In der Brixner Dekadenz und der Bozner Carambolage gibt man sich im März die Klinke in die Hand: den Anfang macht René Sydow mit “In ganzen Sätzen“ (01.-02.03 Bozen, 03.03. Brixen). Die Alten jammern, die Jungen tweeten, die Assis prollen, nur die Klugen sind verstummt; aber damit ist jetzt Schluss, denn Sydow spricht an und aus, was sonst totgeschwiegen und zerredet wird. Er seziert Herrschaftssprache und Internetgebrabbel, entlarvt Phrasendrescher und Wortverbieter. Und wenn das Publikum sich fragt: „Darf man das so sagen?“, dann antwortet er: „Ja. Aber nur in ganzen Sätzen.“ Als nächstes ein Comeback: Dietmar Gamper. Nach einem langen Rückzug in die Wälder des Tisner Mittelgebirges, ließ er sich auf wiederholtes Drängen von Seiten der Allgemeinheit dazu überreden, auf die Bühne zurückzukehren.
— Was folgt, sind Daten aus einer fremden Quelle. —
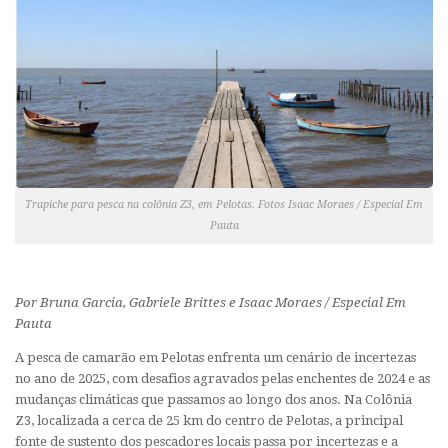
Trapiche para pesca na colônia Z3, em Pelotas. Fotos Isaac Moraes / Especial Em
Pauta
Por Bruna Garcia, Gabriele Brittes e Isaac Moraes / Especial Em
Pauta
A pesca de camarão em Pelotas enfrenta um cenário de incertezas
no ano de 2025, com desafios agravados pelas enchentes de 2024 e as
mudanças climáticas que passamos ao longo dos anos. Na Colônia
Z3, localizada a cerca de 25 km do centro de Pelotas, a principal
fonte de sustento dos pescadores locais passa por incertezas e a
In Die Wohret und nicht as wos die bleckete Wohret rechnet er mit seinen bislang erschaffenen Figuren ab, die ihn bis heute verfolgen (14.03. Bozen, 15.-16.03. Brixen). In Ermangelung von Ideen erzählt er in diesem Solostück nichts als die unverhüllte Wahrheit, in der Hoffnung, dass sich seine Figuren aus dem Ganzen raushalten. Makaber, bitterböse und wahr: Ein Gamperstück eben. Abschließen tut den Reigen der Kleinkunstbühnen die Kay Ray Show (21.-22.03. Bozen, 23.-24.03. Brixen). Seine Frisur gehört zu Südtirols Bühnen wie der Lidschatten aufs Auge. Ein Könner, der für einen Gag seine Oma verkaufen würde. Ein göttlicher Gaukler. Ein Spaßmacher ohne Furcht und Tadel. Ein sich immer wieder wandelndes Naturtalent. Ein Provokateur, der das gesamte Genre mitgeprägt und beeinflusst hat. „Ein Gesamtkunstwerk, ein Einmannzirkus. Du bist der Sensenmann des Humors“, das schreibt Torsten Sträter über Kay Ray. Nur in der Carambolage zu sehen sind hingegen Suchtpotential mit ihrem „Bällebad forever“ (07.-08.03.). 10 Jahre gibt es sie schon, das ist ein Jahrzehnt „Titten, Tasten, Temperamente“. Auf Tour mit der Deutschen Bahn, digitale Shitstorms und dazu noch Spliss: Deutschlands erfolgreichstes Alkopop-Duo bleibt trotz aller Widrigkeiten behaart aber fair. Sie rocken als Musik-Comedy-Queens durch die krisengeplagte Welt und räumen nebenbei die wichtigsten Preise ab. Und weil‘s so schön ist steht am 12. März wieder das Improtheater auf dem Programm. Im Theater öffnen sich Türen, hinter denen die tollsten Geschichten passieren. Frisch erfunden und immer wahrhaftig. Und wer im Publikum sitzt, hat Gold im Mund. Sie müssen es nur auf die Bühne spucken! Trauen Sie sich?